Ashley Maria Sagisi Moser
Q: What is the craziest thing you have ever done?
A: During the summer of 2006, my parents and I visited the Mediterranean. We went on a cruise visiting Italy, Greece, Croatia and Turkey. While in Venice, Italy, my mother and I decided to venture off into the streets, leaving our tour group and father behind. My father agreed to let us go as long as we were able to meet him at the finishing landmark, St. Mark's Square, in one hour. My mom and I knew we could handle it, being that we were professional shoppers and could find our way back through shopping malls. Well as the time passed, and the sky grew darker, we both agreed we were lost in the streets of Venice. The funniest part was that we both acted like we knew where we were going. All the walls of Venice look the same, it was an absolute maze. Trying to communicate with the Italian-speaking street vendors, we finally got back to St. Mark's Square just in time to load back onto boat. I learned a valuable lesson that day to never stray away and to next time learn Italian before visiting Italy.
Q: Do you cook and/or bake anything? If so, what are your special dishes?
A: I love to bake red velvet cakes and make homemade frosting. Although it takes a long time, it is well worth the wait.
Q: If you were handed 10 million dollars, what would you splurge on?
A: I would save it and invest it in real estate since the market is good to buy right now. I would also spend some of that money on programs that make people laugh. I think we need more programs that spend time uplifting the spirits of our citizens who are caught in this economic downturn.

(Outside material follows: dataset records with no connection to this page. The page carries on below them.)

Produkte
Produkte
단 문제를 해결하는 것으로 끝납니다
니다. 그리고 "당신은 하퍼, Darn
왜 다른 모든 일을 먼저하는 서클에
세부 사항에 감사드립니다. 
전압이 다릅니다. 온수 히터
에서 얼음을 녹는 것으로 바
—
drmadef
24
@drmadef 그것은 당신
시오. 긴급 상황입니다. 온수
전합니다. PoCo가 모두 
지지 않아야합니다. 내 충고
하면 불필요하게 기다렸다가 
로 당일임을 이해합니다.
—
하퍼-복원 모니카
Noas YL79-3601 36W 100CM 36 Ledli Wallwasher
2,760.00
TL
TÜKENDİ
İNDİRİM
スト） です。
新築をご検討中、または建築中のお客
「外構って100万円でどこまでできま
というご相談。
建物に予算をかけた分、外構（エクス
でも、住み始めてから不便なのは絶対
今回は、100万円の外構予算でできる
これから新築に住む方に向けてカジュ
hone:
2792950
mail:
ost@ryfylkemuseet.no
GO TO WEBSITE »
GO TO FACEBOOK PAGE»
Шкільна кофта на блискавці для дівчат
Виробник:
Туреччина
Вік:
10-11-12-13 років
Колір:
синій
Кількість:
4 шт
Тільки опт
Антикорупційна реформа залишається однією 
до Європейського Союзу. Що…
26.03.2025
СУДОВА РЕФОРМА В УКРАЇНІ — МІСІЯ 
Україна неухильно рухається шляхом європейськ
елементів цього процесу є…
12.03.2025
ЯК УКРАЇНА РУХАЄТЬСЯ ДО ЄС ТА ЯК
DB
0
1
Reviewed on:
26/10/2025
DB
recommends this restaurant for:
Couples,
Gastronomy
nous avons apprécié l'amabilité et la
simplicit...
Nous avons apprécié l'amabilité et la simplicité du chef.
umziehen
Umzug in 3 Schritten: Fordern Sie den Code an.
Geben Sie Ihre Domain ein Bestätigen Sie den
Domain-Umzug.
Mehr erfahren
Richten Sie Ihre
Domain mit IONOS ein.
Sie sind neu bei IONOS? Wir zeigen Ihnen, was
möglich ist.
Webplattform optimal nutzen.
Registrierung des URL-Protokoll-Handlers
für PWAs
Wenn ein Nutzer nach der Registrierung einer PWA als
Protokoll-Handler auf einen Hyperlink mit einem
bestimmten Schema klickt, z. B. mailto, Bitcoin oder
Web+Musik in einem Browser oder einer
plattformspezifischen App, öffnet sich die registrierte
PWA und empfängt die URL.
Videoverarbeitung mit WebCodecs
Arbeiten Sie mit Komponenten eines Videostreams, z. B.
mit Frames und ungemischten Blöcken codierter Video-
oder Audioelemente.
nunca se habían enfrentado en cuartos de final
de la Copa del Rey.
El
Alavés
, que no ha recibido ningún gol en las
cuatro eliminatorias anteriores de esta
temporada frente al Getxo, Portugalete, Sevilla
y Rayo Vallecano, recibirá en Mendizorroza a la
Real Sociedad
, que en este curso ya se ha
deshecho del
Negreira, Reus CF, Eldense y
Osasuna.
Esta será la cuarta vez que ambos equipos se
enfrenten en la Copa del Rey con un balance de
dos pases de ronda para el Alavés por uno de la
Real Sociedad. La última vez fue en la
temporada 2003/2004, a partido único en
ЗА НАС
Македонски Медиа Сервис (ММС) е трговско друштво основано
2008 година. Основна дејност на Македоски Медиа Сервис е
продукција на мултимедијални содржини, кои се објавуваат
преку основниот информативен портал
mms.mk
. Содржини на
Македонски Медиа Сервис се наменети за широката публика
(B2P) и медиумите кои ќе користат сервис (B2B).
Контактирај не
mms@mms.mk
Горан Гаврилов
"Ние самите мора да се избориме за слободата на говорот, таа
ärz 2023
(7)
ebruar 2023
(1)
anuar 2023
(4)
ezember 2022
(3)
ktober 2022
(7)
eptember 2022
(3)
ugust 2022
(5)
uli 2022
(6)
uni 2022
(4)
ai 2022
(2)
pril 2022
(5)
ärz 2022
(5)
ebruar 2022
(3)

This is all after I pay ten percent tithe.
Q: If you could meet one celebrity, who would it be and why?
A: Marie Osmond. Her standards have been the same throughout her whole career, from her teenage years to present day. She is living proof that fame and fortune do not have to convert people for the worse.
Q: What is unique about you (something no other contestant can say about themselves)?
A: I am the great granddaughter of one of the original plantation pioneers in the state of Hawaii, who immigrated from the Philippines in the early 1920s. My great grandfather earned less than 50 cents a day raising sugar cane and worked hard to make sure all of his posterity were educated. And because of him my commitment to education and success is important to my family.